_WHAT THE TASK REQUIRES_: Reproduce exactly the stretch of lines running from the line with "Turquía y Dubái desde Colombia 2026" to the end of the entries below.
--
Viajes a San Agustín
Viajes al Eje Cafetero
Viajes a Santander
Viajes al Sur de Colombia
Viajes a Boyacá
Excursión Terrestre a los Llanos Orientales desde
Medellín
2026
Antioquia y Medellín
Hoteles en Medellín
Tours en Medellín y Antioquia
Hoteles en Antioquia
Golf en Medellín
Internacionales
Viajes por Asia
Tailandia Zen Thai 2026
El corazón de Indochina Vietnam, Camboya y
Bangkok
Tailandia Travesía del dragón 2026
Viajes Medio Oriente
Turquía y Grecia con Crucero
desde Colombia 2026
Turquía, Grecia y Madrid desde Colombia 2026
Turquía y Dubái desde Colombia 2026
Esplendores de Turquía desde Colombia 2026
--
_ANSWER SPACE_:
Turquía y Dubái desde Colombia 2026
Esplendores de Turquía desde Colombia 2026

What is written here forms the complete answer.